I am able to find this because $5$ & $2$ are primes but here $10$ is not prime but $10=5 \times 2$ so what can we say about the power of 10
My observation say that it may be $47-12$ Please correct me
On
Twelve $10$s requires twelve $5$s and twelve $2$s. Since you only have twelve $5$s, you cannot make a larger power of $10$ than $10^{12}$.
In general, let $N = p_1^{j_1} p_2^{j_2} \cdots p_n^{j_n}$ be a decomposition into distinct primes $p_i$ (having positive integer exponents, $j_i$). Then $N^k$ requires $k j_1$ copies of $p_1$, $k j_2$ copies of $p_2$, and so on, up to $k j_n$ copies of $p_n$.
On
For every $n\in\mathbb{N}$ there exists a unique $m\in\mathbb{N}$, which is neither a multiple of $2$ nor of $5$, such that $$n!=2^{e_2(n!)}\cdot 5^{e_5(n!)}\cdot m=(2^{e_2(n!)-e_5(n!)}\cdot m)\cdot 10^{e_5(n!)}$$
Since by the Polignac's formula $$50!=2^{47}\cdot 5^{12}\cdot m=(2^{35}\cdot m)\cdot 10^{12},$$ the number of trailing zeroes in $50!$ is $12$.
On
As you found:
The highest power of $2$ that divides $50!$ is $\left\lfloor \frac{50}{2} \right \rfloor + \left\lfloor \frac{50}{2^2} \right \rfloor + \left\lfloor \frac{50}{2^3} \right \rfloor + \cdots$ which evaluates as $ 25+12+6+3+1$ $= 47$, each term being half-rounded-down of the previous one.

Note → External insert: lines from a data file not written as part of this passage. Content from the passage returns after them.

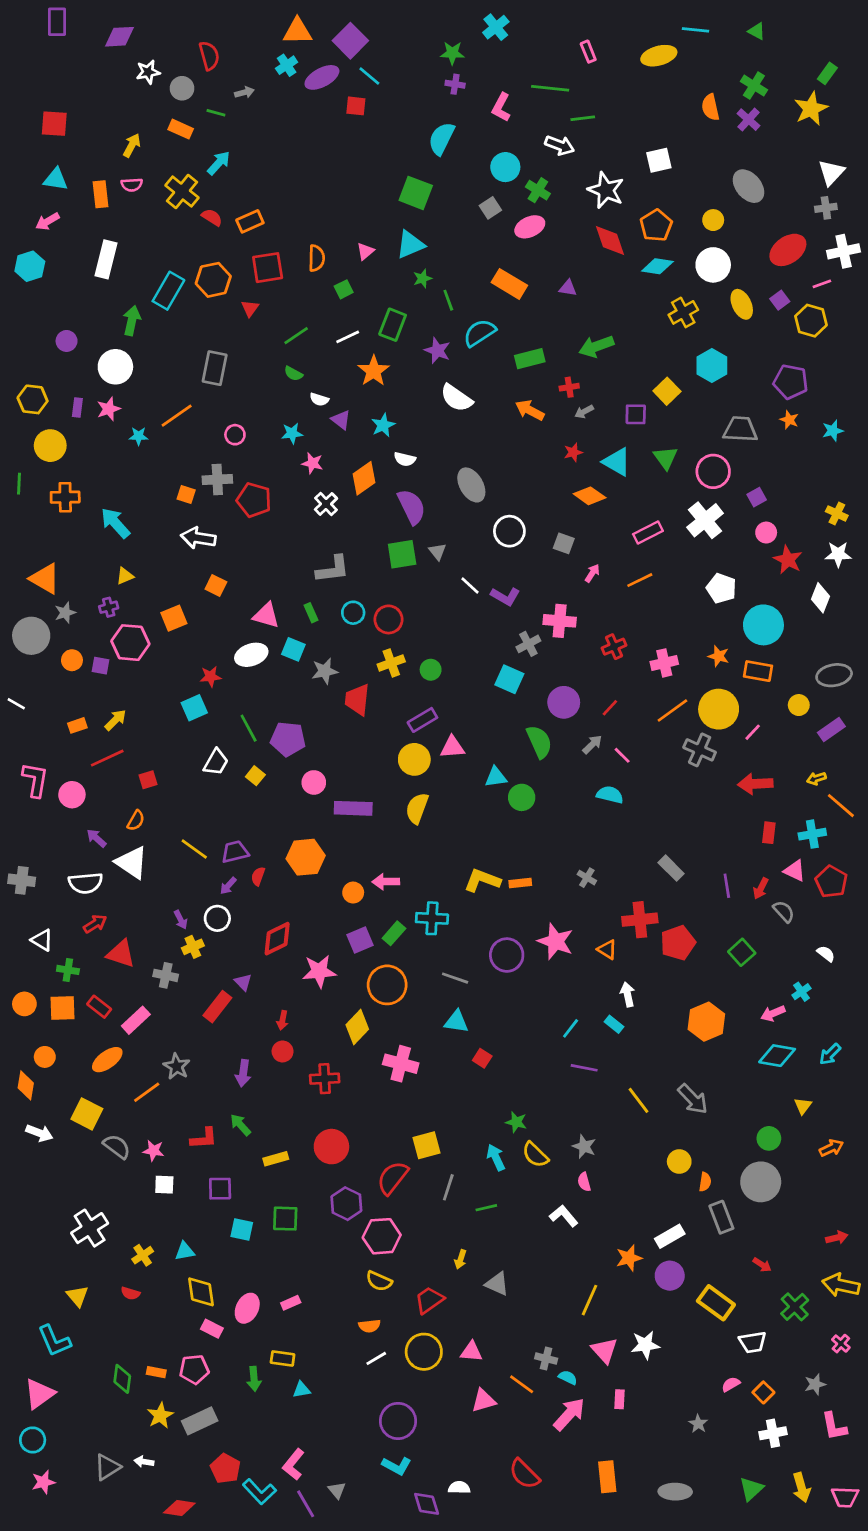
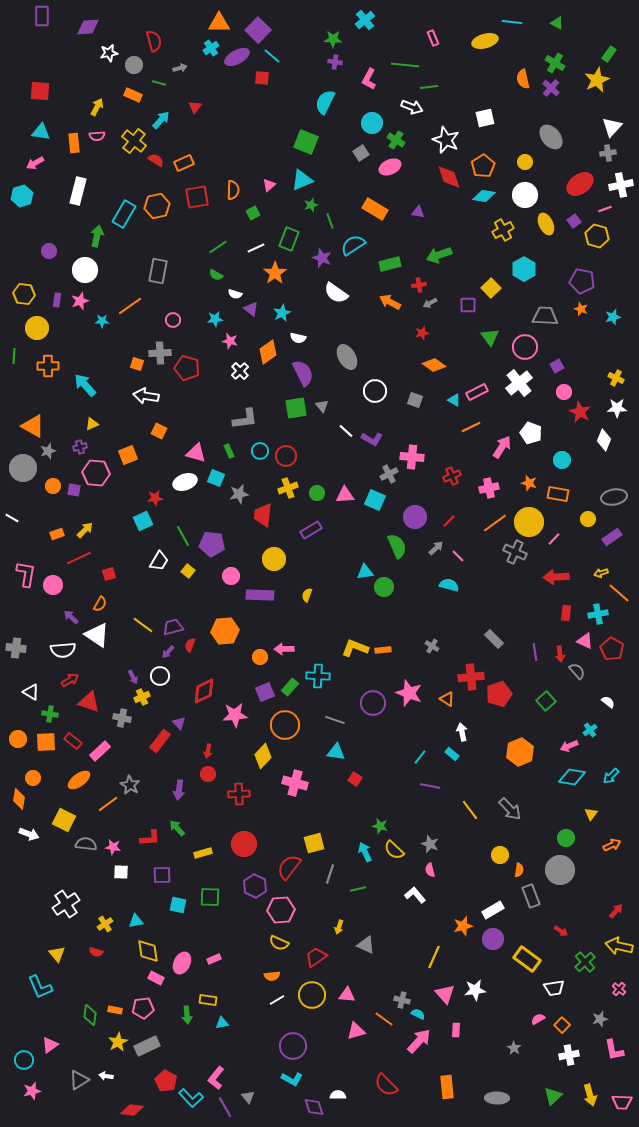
red triangle: (250, 308) -> (195, 107), moved
cyan triangle: (617, 462) -> (454, 400), moved, size x0.6
pink arrow: (592, 573) -> (502, 447), moved, size x1.6
cyan circle: (763, 625) -> (562, 460), size x0.6
pink triangle: (452, 747) -> (345, 495), moved
yellow circle: (414, 759) -> (274, 559), moved
yellow semicircle: (417, 808) -> (307, 595), size x0.6
red arrow: (761, 888) -> (560, 654), turned -35
gray semicircle: (117, 1147) -> (86, 844), turned -30
red arrow: (837, 1238) -> (616, 911), turned -35
pink triangle: (39, 1394) -> (50, 1045), moved, size x0.7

The highest power of $5$ that divides $50!$ is $\left\lfloor \frac{50}{5} \right \rfloor + \left\lfloor \frac{50}{5^2} \right \rfloor = 10+2= 12$, similarly dividing through by $5$ repeatedly.
So $50! = k\cdot 2^{47}\cdot 5^{12}$, where $k$ is not divisible by either $2$ or $5$. Clearly we can also write this as $50! = k\cdot 2^{35}\cdot 10^{12}$ - and again $k$ is coprime to both $2$ and $10$.
So the result is that $50!$ is divisible by $10^{12}$ but not by $10^{13}$, since here the powers of $5$ determine how many powers of $10$ can be extracted from $50!$.
Well to create a 10, we need a five and two. Since there are only 12 fives in the prime factorization (via De-Polignac), we can pair each of these fives with two. Thus the greatest $n$ such that $10^n|50!$ is $n=12$.
In general, if we want to find the greatest power of $k$, a composite number, that divides into $n!$, all we have to do is apply De-Polignac to the greatest greatest prime $p_i$ that divides $k$, as all of the other primes must appear more often.